My loyalties are divided because I want to protect them all. However, I rarely believe lying or lying by omission is the solution to anything, so as hard as it might be, I do think they should know about Big Bear. It isn’t fair to him to deny his existence and it isn’t fair for them to keep it a big secret that they might find out about when they are adults.
This feels like marshy ground and all I have to guide me are my instincts. When I write Letterbox I have made occasional mention of ‘our other son’ so they know there is a someone else. This time I have tentatively included Big Bear’s name. I haven’t made a big deal about it – just a little mention to (hopefully) help them get used to the idea little by little.

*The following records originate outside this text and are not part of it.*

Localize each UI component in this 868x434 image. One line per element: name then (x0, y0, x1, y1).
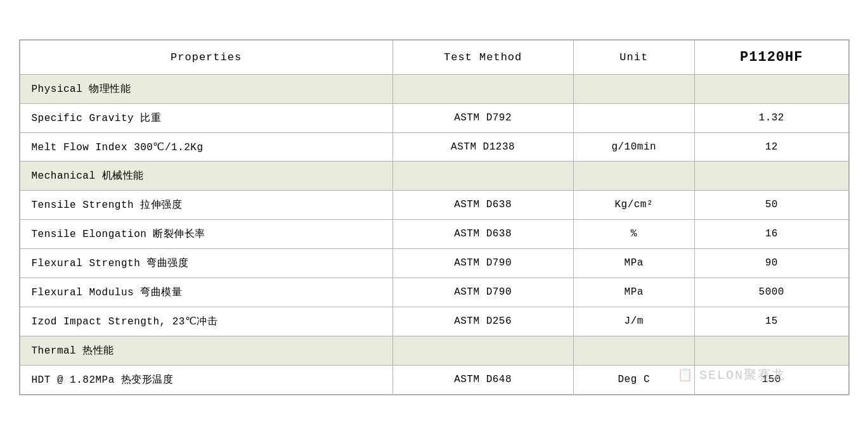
category-row: Mechanical 机械性能 (20, 161, 848, 190)
cell-r1-c0: Specific Gravity 比重 (20, 103, 392, 132)
cell-r4-c3: 50 (694, 190, 848, 219)
cell-r8-c3: 15 (694, 307, 848, 336)
cell-r3-c3 (694, 161, 848, 190)
cell-r2-c1: ASTM D1238 (392, 132, 573, 161)
properties-table: Properties Test Method Unit P1120HF Phys… (20, 40, 849, 395)
cell-r10-c3: 150 (694, 365, 848, 394)
table-row: Tensile Strength 拉伸强度ASTM D638Kg/cm²50 (20, 190, 848, 219)
cell-r3-c0: Mechanical 机械性能 (20, 161, 392, 190)
header-product: P1120HF (694, 40, 848, 74)
cell-r6-c3: 90 (694, 248, 848, 278)
cell-r1-c1: ASTM D792 (392, 103, 573, 132)
cell-r6-c2: MPa (573, 248, 694, 278)
cell-r6-c0: Flexural Strength 弯曲强度 (20, 248, 392, 278)
cell-r0-c2 (573, 74, 694, 103)
cell-r3-c2 (573, 161, 694, 190)
cell-r4-c1: ASTM D638 (392, 190, 573, 219)
header-properties: Properties (20, 40, 392, 74)
table-row: HDT @ 1.82MPa 热变形温度ASTM D648Deg C150 (20, 365, 848, 394)
cell-r5-c0: Tensile Elongation 断裂伸长率 (20, 219, 392, 248)
cell-r7-c2: MPa (573, 278, 694, 307)
cell-r0-c1 (392, 74, 573, 103)
cell-r7-c0: Flexural Modulus 弯曲模量 (20, 278, 392, 307)
data-table-wrapper: Properties Test Method Unit P1120HF Phys… (19, 39, 850, 395)
cell-r7-c1: ASTM D790 (392, 278, 573, 307)
cell-r10-c2: Deg C (573, 365, 694, 394)
cell-r10-c0: HDT @ 1.82MPa 热变形温度 (20, 365, 392, 394)
cell-r8-c1: ASTM D256 (392, 307, 573, 336)
cell-r1-c3: 1.32 (694, 103, 848, 132)
cell-r4-c2: Kg/cm² (573, 190, 694, 219)
cell-r0-c3 (694, 74, 848, 103)
cell-r10-c1: ASTM D648 (392, 365, 573, 394)
category-row: Physical 物理性能 (20, 74, 848, 103)
header-unit: Unit (573, 40, 694, 74)
cell-r7-c3: 5000 (694, 278, 848, 307)
table-row: Izod Impact Strength, 23℃冲击ASTM D256J/m1… (20, 307, 848, 336)
table-header-row: Properties Test Method Unit P1120HF (20, 40, 848, 74)
header-test-method: Test Method (392, 40, 573, 74)
cell-r4-c0: Tensile Strength 拉伸强度 (20, 190, 392, 219)
cell-r2-c3: 12 (694, 132, 848, 161)
page-container: Properties Test Method Unit P1120HF Phys… (0, 0, 868, 434)
cell-r8-c2: J/m (573, 307, 694, 336)
cell-r5-c1: ASTM D638 (392, 219, 573, 248)
cell-r2-c2: g/10min (573, 132, 694, 161)
cell-r3-c1 (392, 161, 573, 190)
cell-r5-c2: % (573, 219, 694, 248)
cell-r2-c0: Melt Flow Index 300℃/1.2Kg (20, 132, 392, 161)
cell-r9-c1 (392, 336, 573, 365)
table-row: Specific Gravity 比重ASTM D7921.32 (20, 103, 848, 132)
category-row: Thermal 热性能 (20, 336, 848, 365)
cell-r6-c1: ASTM D790 (392, 248, 573, 278)
cell-r9-c3 (694, 336, 848, 365)
table-row: Tensile Elongation 断裂伸长率ASTM D638%16 (20, 219, 848, 248)
cell-r5-c3: 16 (694, 219, 848, 248)
cell-r0-c0: Physical 物理性能 (20, 74, 392, 103)
table-row: Flexural Modulus 弯曲模量ASTM D790MPa5000 (20, 278, 848, 307)
cell-r8-c0: Izod Impact Strength, 23℃冲击 (20, 307, 392, 336)
table-row: Flexural Strength 弯曲强度ASTM D790MPa90 (20, 248, 848, 278)
table-row: Melt Flow Index 300℃/1.2KgASTM D1238g/10… (20, 132, 848, 161)
cell-r1-c2 (573, 103, 694, 132)
cell-r9-c2 (573, 336, 694, 365)
cell-r9-c0: Thermal 热性能 (20, 336, 392, 365)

Previously when post has arrived from Little Bear’s siblings, we have ummed and erred over what to do with it – mainly because Little Bear hasn’t had much (if any) understanding of who they are and we knew it made Big Bear uncomfortable. We are thankfully now at a point of being able to announce the post’s arrival and leave it out for anyone who wants to look at it. I’m pretty relieved about this; it all feels a lot more normal. However, I do still feel that it is quite excluding for Big Bear and have been mulling over the best way forward. We have decided, rightly or wrongly and I’ve no idea if this is within Letterbox protocol, to give Big Bear the option of joining in if he wants to. I haven’t put any pressure on him to do so because I totally understand that it might feel uncomfortable for him but I have told him when I need to post the letters and invited him to write one if he wants. If anyone else out there has done this, please let me know.
A tiny part of me is anxious about drawing Big Bear in and exposing him to the unknowns of where these relationships might take us. However, when I’m unsure, I generally ask myself whether it is better to do something or to do nothing. Doing nothing keeps things the same but doesn’t allow for progress. Doing something is riskier but by reaching out, things could move on/improve/take us to amazing places. For the possibility of improving these children’s lives, the risks feel worth taking.

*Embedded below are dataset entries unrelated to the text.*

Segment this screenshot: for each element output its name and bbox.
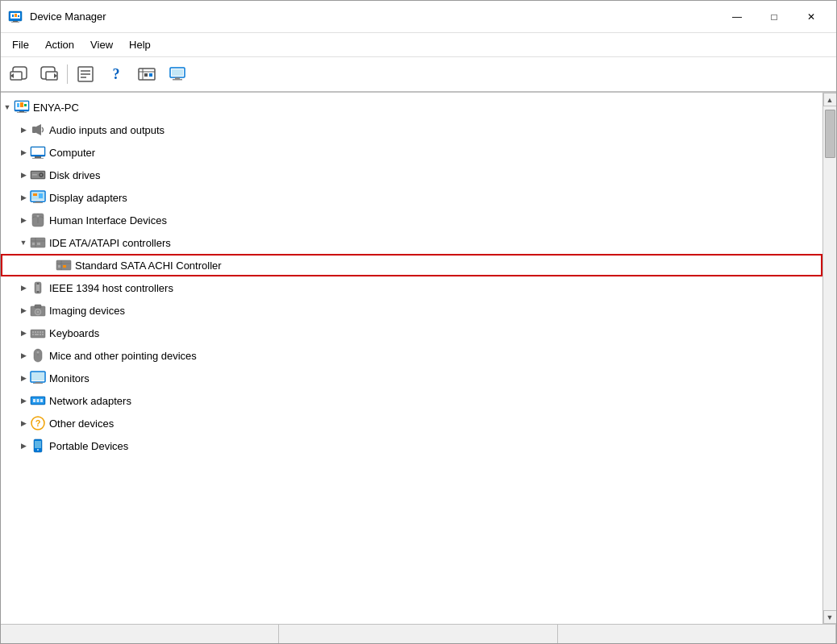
hid-label: Human Interface Devices	[49, 214, 167, 226]
audio-expand-btn[interactable]: ▶	[17, 123, 30, 136]
imaging-expand-btn[interactable]: ▶	[17, 304, 30, 317]
menu-file[interactable]: File	[4, 35, 37, 54]
tree-item-mice[interactable]: ▶ Mice and other pointing devices	[1, 344, 822, 367]
help-button[interactable]: ?	[102, 61, 131, 87]
monitors-expand-btn[interactable]: ▶	[17, 372, 30, 384]
svg-point-81	[37, 351, 40, 354]
svg-point-95	[37, 449, 39, 451]
svg-rect-18	[144, 73, 148, 77]
mice-icon	[30, 347, 46, 364]
svg-rect-74	[42, 331, 44, 333]
display-icon	[30, 189, 46, 206]
back-button[interactable]	[4, 61, 33, 87]
disk-expand-btn[interactable]: ▶	[17, 168, 30, 181]
status-segment-2	[279, 625, 557, 643]
tree-item-computer[interactable]: ▶ Computer	[1, 141, 822, 164]
network-expand-btn[interactable]: ▶	[17, 394, 30, 407]
svg-rect-6	[18, 15, 19, 17]
svg-rect-62	[36, 285, 40, 291]
tree-item-audio[interactable]: ▶ Audio inputs and outputs	[1, 118, 822, 141]
svg-rect-30	[24, 104, 27, 106]
imaging-icon	[30, 302, 46, 318]
svg-rect-55	[32, 243, 35, 245]
title-bar: Device Manager — □ ✕	[1, 1, 836, 33]
status-segment-3	[558, 625, 836, 643]
maximize-button[interactable]: □	[756, 4, 793, 30]
mice-label: Mice and other pointing devices	[49, 350, 197, 362]
svg-rect-77	[40, 334, 41, 335]
svg-rect-83	[31, 372, 44, 380]
tree-item-ide[interactable]: ▼ IDE ATA/ATAPI controllers	[1, 231, 822, 254]
toolbar: ?	[1, 57, 836, 93]
update-driver-button[interactable]	[132, 61, 161, 87]
tree-item-portable[interactable]: ▶ Portable Devices	[1, 434, 822, 457]
minimize-button[interactable]: —	[718, 4, 756, 30]
scrollbar-thumb[interactable]	[825, 110, 835, 158]
svg-rect-90	[40, 399, 43, 402]
tree-item-keyboard[interactable]: ▶ Keyboards	[1, 322, 822, 344]
ide-icon	[30, 235, 46, 251]
tree-item-imaging[interactable]: ▶ Imaging devices	[1, 299, 822, 322]
computer-node-icon	[30, 144, 46, 160]
svg-rect-5	[15, 14, 17, 17]
menu-view[interactable]: View	[82, 35, 121, 54]
menu-action[interactable]: Action	[37, 35, 82, 54]
scroll-down-arrow[interactable]: ▼	[823, 610, 837, 624]
scroll-up-arrow[interactable]: ▲	[823, 93, 837, 106]
tree-item-hid[interactable]: ▶ Human Interface Devices	[1, 209, 822, 231]
tree-item-sata[interactable]: Standard SATA ACHI Controller	[1, 254, 822, 276]
tree-root-node[interactable]: ▼ ENYA-PC	[1, 96, 822, 118]
status-segment-1	[1, 625, 279, 643]
mice-expand-btn[interactable]: ▶	[17, 349, 30, 362]
svg-rect-19	[149, 73, 152, 77]
app-icon	[7, 9, 23, 25]
toolbar-separator-1	[67, 64, 68, 84]
svg-rect-60	[58, 265, 60, 268]
tree-item-other[interactable]: ▶ ? Other devices	[1, 412, 822, 434]
portable-label: Portable Devices	[49, 440, 128, 452]
computer-icon	[14, 99, 30, 115]
content-area: ▼ ENYA-PC ▶	[1, 93, 836, 624]
device-manager-window: Device Manager — □ ✕ File Action View He…	[0, 0, 837, 644]
close-button[interactable]: ✕	[793, 4, 830, 30]
svg-rect-89	[37, 399, 40, 402]
portable-icon	[30, 438, 46, 454]
portable-expand-btn[interactable]: ▶	[17, 439, 30, 452]
display-expand-btn[interactable]: ▶	[17, 191, 30, 204]
audio-icon	[30, 122, 46, 138]
ide-expand-btn[interactable]: ▼	[17, 236, 30, 249]
menu-help[interactable]: Help	[121, 35, 159, 54]
tree-item-monitors[interactable]: ▶ Monitors	[1, 367, 822, 389]
show-hidden-button[interactable]	[163, 61, 192, 87]
vertical-scrollbar[interactable]: ▲ ▼	[822, 93, 836, 624]
tree-item-network[interactable]: ▶ Network adapters	[1, 389, 822, 412]
keyboard-label: Keyboards	[49, 327, 99, 339]
svg-rect-72	[37, 331, 39, 333]
ieee-expand-btn[interactable]: ▶	[17, 281, 30, 294]
tree-item-ieee[interactable]: ▶ IEEE 1394 host controllers	[1, 276, 822, 299]
svg-rect-33	[31, 147, 44, 155]
properties-button[interactable]	[71, 61, 100, 87]
device-tree[interactable]: ▼ ENYA-PC ▶	[1, 93, 822, 624]
other-expand-btn[interactable]: ▶	[17, 417, 30, 430]
svg-rect-46	[39, 193, 43, 198]
svg-rect-94	[35, 441, 41, 448]
svg-text:?: ?	[35, 418, 41, 428]
tree-item-display[interactable]: ▶ Display adapters	[1, 186, 822, 209]
keyboard-icon	[30, 325, 46, 341]
computer-expand-btn[interactable]: ▶	[17, 146, 30, 159]
root-expand-btn[interactable]: ▼	[1, 101, 14, 114]
svg-rect-22	[175, 77, 180, 79]
hid-expand-btn[interactable]: ▶	[17, 214, 30, 226]
scrollbar-track[interactable]	[823, 106, 836, 610]
keyboard-expand-btn[interactable]: ▶	[17, 326, 30, 339]
svg-rect-29	[20, 102, 23, 107]
svg-rect-76	[35, 334, 39, 335]
hid-icon	[30, 212, 46, 228]
tree-item-disk[interactable]: ▶ Disk drives	[1, 164, 822, 186]
forward-button[interactable]	[35, 61, 64, 87]
network-icon	[30, 393, 46, 409]
svg-rect-27	[17, 112, 27, 113]
svg-rect-54	[37, 243, 40, 245]
display-label: Display adapters	[49, 192, 127, 204]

This is probably going to sound overstated but recently I have spent a lot of time wondering what our role is in the other sibling’s lives. Instead of us passively waiting to be impacted or not by how the siblings turn out in later life, what if we did our bit to support and influence them now? After all, we could be a constant in their lives, when so many other things change. I am unsure as to how much influence it is possible to have through a couple of letters. However, I have had really positive feedback about the letters we sent last year and the perceived therapeutic benefits of them for the children. So much so, that I recently had a phone call from the Letterbox co-ordinator asking whether we would consider increasing the frequency of our contact. It was a no-brainer and immediate ‘yes’. As they were asking something of me, I felt it ok to ask something of them: would they send me an update about the children before letterbox time so that I could write them a tailored letter, answering their questions or tackling their specific worries directly. This was agreed and we have received it in the last few days.

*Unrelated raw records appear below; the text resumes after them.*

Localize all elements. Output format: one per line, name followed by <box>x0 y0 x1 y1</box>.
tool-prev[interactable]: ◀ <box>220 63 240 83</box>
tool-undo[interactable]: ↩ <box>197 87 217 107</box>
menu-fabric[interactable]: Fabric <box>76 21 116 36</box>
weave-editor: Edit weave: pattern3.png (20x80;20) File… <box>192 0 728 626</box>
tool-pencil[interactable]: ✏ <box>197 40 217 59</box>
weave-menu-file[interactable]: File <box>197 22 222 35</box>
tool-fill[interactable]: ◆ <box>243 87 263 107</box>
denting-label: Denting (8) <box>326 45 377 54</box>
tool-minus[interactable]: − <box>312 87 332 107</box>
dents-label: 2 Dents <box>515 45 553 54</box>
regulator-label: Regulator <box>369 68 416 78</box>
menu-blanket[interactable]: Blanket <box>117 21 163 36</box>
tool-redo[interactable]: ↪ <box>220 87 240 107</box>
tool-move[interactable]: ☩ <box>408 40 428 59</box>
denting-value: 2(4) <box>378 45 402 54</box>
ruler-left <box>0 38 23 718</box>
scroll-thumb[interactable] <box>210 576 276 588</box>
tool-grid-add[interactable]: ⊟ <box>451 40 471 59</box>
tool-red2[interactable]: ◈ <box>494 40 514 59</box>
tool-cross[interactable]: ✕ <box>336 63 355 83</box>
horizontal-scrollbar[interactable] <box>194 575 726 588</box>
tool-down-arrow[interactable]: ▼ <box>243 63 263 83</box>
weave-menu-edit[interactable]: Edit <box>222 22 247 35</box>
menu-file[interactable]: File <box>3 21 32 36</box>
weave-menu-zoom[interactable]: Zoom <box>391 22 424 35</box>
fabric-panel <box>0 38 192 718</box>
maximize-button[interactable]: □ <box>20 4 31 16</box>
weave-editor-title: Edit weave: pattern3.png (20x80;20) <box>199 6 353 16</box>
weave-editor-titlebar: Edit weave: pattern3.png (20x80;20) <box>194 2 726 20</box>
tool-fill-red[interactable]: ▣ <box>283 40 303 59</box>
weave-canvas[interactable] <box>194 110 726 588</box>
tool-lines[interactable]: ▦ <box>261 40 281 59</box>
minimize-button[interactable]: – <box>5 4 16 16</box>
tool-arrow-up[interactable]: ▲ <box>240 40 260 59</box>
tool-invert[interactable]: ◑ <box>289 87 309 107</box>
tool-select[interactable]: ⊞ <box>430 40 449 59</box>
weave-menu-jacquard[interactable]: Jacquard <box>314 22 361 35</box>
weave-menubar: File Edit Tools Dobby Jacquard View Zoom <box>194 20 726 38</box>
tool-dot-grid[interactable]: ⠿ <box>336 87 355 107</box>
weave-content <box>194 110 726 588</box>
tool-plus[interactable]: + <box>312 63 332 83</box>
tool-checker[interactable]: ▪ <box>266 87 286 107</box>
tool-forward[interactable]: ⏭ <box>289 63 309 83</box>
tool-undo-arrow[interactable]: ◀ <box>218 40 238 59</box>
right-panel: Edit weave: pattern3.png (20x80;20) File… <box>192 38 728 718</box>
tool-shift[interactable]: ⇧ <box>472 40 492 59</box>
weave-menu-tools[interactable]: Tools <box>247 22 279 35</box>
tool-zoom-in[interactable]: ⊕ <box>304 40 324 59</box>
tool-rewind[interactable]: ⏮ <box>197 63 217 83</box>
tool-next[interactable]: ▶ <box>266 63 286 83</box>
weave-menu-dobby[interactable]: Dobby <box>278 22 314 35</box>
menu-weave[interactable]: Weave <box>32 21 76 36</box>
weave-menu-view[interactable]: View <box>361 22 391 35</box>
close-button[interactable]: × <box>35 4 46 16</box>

In my eyes, the update is essential for me to be able to write them the best, most useful letter I can – without knowing what they need, it just feels like empty words on a page. We are also concerned about them and genuinely want to know how they are doing. The news about one child in particular was not good this time and it was upsetting to read. I am particularly concerned about getting their letter right and wonder whether we can impact how they feel, even in the smallest way.
It is a tricky line to walk, balancing the needs of all, their feelings, my perception of how they might feel, taking a positive tone and trying to therapeutically parent them from afar. It doesn’t feel like ‘just a letter’ this time. It feels like doing something. It feels like the beginning of a relationship; a relationship I’m keen to cultivate because if the writing goes well, maybe meeting up is not such a crazy thought.